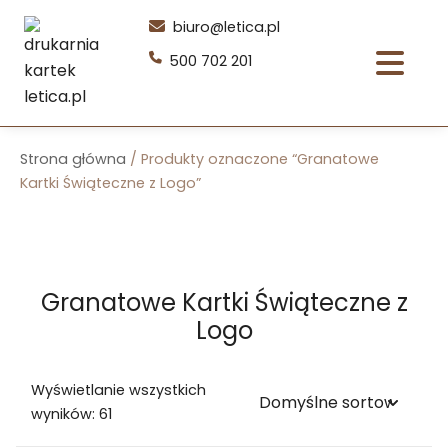
Przejdź
biuro@letica.pl
do
500 702 201
treści
Strona główna
/ Produkty oznaczone “Granatowe
Kartki Świąteczne z Logo”
Granatowe Kartki Świąteczne z
Logo
Wyświetlanie wszystkich
wyników: 61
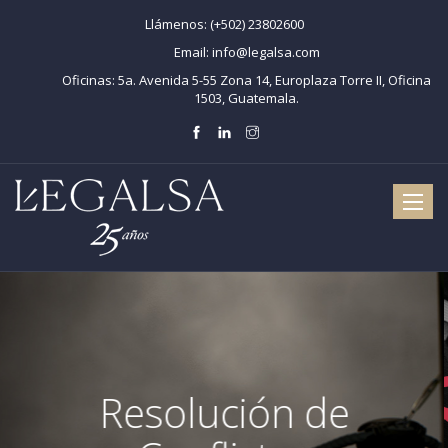
Llámenos:
(+502) 23802600
Email:
info@legalsa.com
Oficinas:
5a. Avenida 5-55 Zona 14, Europlaza Torre II, Oficina
1503, Guatemala.
Toggle
naviga
Resolución de
dad Intelectual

» **WHAT YOU SHOULD DO**:
Omit the pictures, then set down all the remaining data exactly as given.

» **EXERCISE RESULT**:
Przejdź
biuro@letica.pl
do
500 702 201
treści
Strona główna
/ Produkty oznaczone “Granatowe
Kartki Świąteczne z Logo”
Granatowe Kartki Świąteczne z
Logo
Wyświetlanie wszystkich
wyników: 61
Llámenos:
(+502) 23802600
Email:
info@legalsa.com
Oficinas:
5a. Avenida 5-55 Zona 14, Europlaza Torre II, Oficina
1503, Guatemala.
Toggle
naviga
Resolución de
dad Intelectual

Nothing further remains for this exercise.